Fig. 7.

FLNa repeats 17–23 is the site for SH2B1β interaction. A, Schematic depiction of FLNa truncations [modified from Cukier et al. (49)]. B, Different GST-tagged truncated FLNa mutants were purified from bacterial lysates and immobilized on glutathione-agarose beads. Myc-tagged SH2B1β was translated in vitro using TNT Coupled Reticulocyte Lysate System. The mixture of GST-tagged FLNa mutants and in vitro translated SH2B1β was rotated for 1 h. The glutathione-agarose beads were washed, GST-FLNa constructs-bound myc-SH2B1β was detected by IB with αmyc (upper panel). SH2B1β was detected only in lane 5, indicating that only FLNa-4 construct (repeats 17–23 and dimerization domain) directly binds to SH2B1β. Amount of GST or GST-FLNa mutants input was detected by IB with αGST (left bottom panel).
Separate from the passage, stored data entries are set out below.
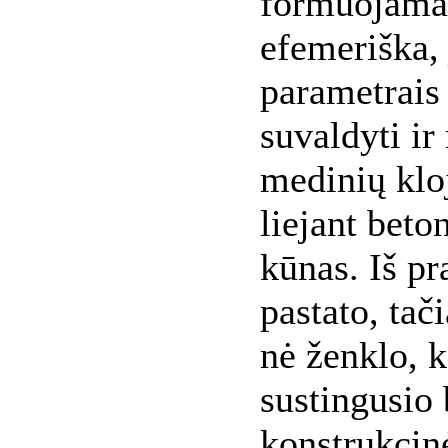
formuojamas
efemeriška,
parametrais 
suvaldyti ir
medinių kloj
liejant beto
kūnas. Iš pr
pastato, tač
nė ženklo, k
sustingusio
konstrukcin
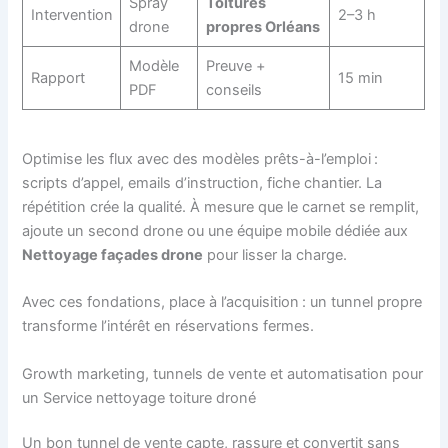
Spray
Toitures
Intervention
2–3 h
drone
propres Orléans
Modèle
Preuve +
Rapport
15 min
PDF
conseils
Optimise les flux avec des modèles prêts-à-l’emploi :
scripts d’appel, emails d’instruction, fiche chantier. La
répétition crée la qualité. À mesure que le carnet se remplit,
ajoute un second drone ou une équipe mobile dédiée aux
Nettoyage façades drone
pour lisser la charge.
Avec ces fondations, place à l’acquisition : un tunnel propre
transforme l’intérêt en réservations fermes.
Growth marketing, tunnels de vente et automatisation pour
un Service nettoyage toiture droné
Un bon tunnel de vente capte, rassure et convertit sans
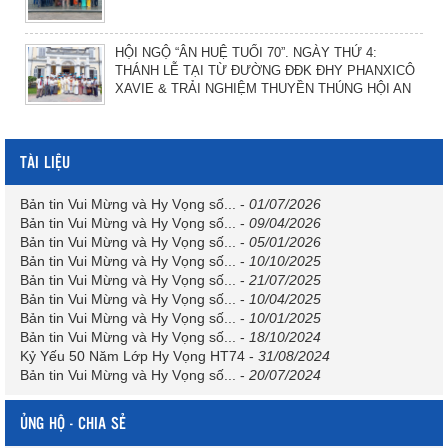
HỘI NGỘ “ÂN HUỆ TUỔI 70”. NGÀY THỨ 4:
THÁNH LỄ TẠI TỪ ĐƯỜNG ĐĐK ĐHY PHANXICÔ
XAVIE & TRẢI NGHIỆM THUYỀN THÚNG HỘI AN
TÀI LIỆU
Bản tin Vui Mừng và Hy Vọng số...
-
01/07/2026
Bản tin Vui Mừng và Hy Vọng số...
-
09/04/2026
Bản tin Vui Mừng và Hy Vọng số...
-
05/01/2026
Bản tin Vui Mừng và Hy Vọng số...
-
10/10/2025
Bản tin Vui Mừng và Hy Vọng số...
-
21/07/2025
Bản tin Vui Mừng và Hy Vọng số...
-
10/04/2025
Bản tin Vui Mừng và Hy Vọng số...
-
10/01/2025
Bản tin Vui Mừng và Hy Vọng số...
-
18/10/2024
Kỷ Yếu 50 Năm Lớp Hy Vọng HT74
-
31/08/2024
Bản tin Vui Mừng và Hy Vọng số...
-
20/07/2024
ỦNG HỘ - CHIA SẺ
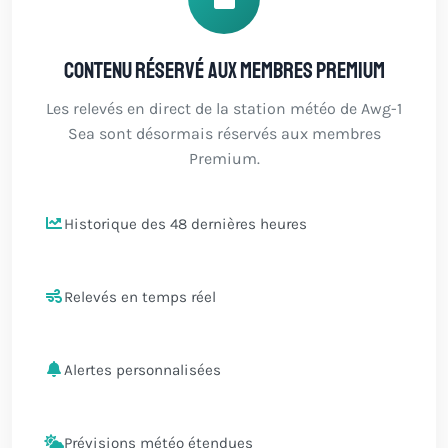
Contenu réservé aux membres Premium
Les relevés en direct de la station météo de Awg-1
Sea sont désormais réservés aux membres
Premium.
Historique des 48 dernières heures
Relevés en temps réel
Alertes personnalisées
Prévisions météo étendues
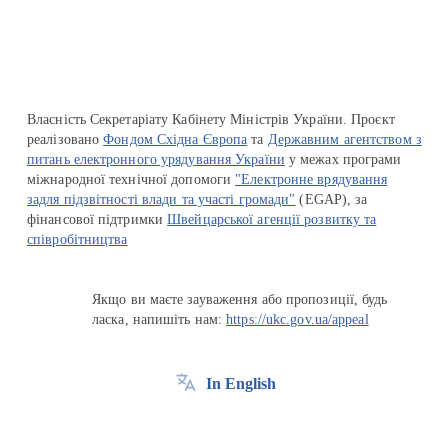
Власність Секретаріату Кабінету Міністрів України. Проєкт
реалізовано
Фондом Східна Європа
та
Державним агентством з
питань електронного урядування України
у межах програми
міжнародної технічної допомоги
"Електронне врядування
задля підзвітності влади та участі громади"
(EGAP), за
фінансової підтримки
Швейцарської агенції розвитку та
співробітництва
Якщо ви маєте зауваження або пропозиції, будь
ласка, напишіть нам:
https://ukc.gov.ua/appeal
In English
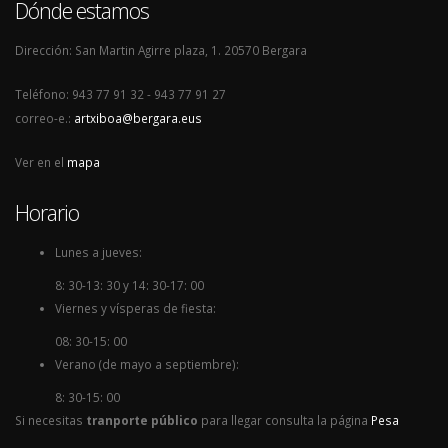
Dónde estamos
Dirección: San Martin Agirre plaza, 1. 20570 Bergara
Teléfono: 943 77 91 32 - 943 77 91 27
correo-e.:
artxiboa@bergara.eus
Ver en el
mapa
Horario
Lunes a jueves:
8: 30-13: 30 y 14: 30-17: 00
Viernes y vísperas de fiesta:
08: 30-15: 00
Verano (de mayo a septiembre):
8: 30-15: 00
Si necesitas
tranporte público
para llegar consulta la página
Pesa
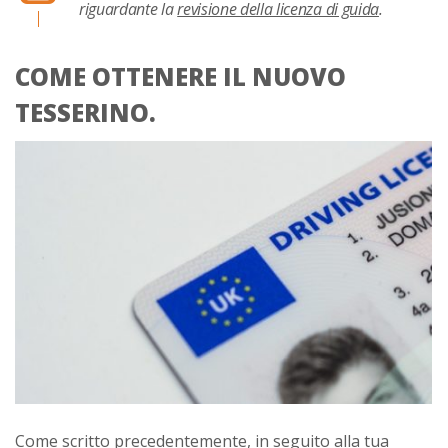
riguardante la
revisione della licenza di guida
.
COME OTTENERE IL NUOVO
TESSERINO.
Come scritto precedentemente, in seguito alla tua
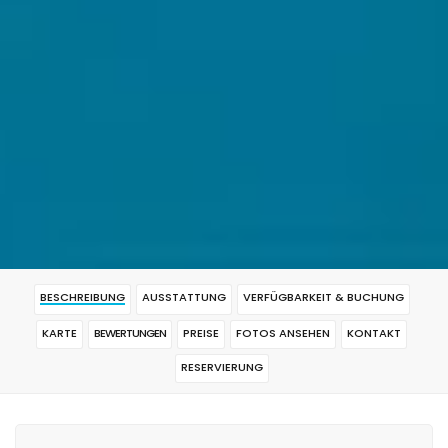
BESCHREIBUNG
AUSSTATTUNG
VERFÜGBARKEIT & BUCHUNG
KARTE
BEWERTUNGEN
PREISE
FOTOS ANSEHEN
KONTAKT
RESERVIERUNG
Migration of myc- SH2B1β alone is shown on the bottom right panel. Each experiment was performed at least three times with similar results. Lane 1, GST; lane 2, FLNa-1 (actin-binding domain of FLNa); lane 3, FLNa-2 (repeats 1–10); lane 4, FLNa-3 (repeats 11–16); lane 5, FLNa-4 (repeats 17–23 and dimerization domain); and lane 6, FLNa-5 (dimerization domain).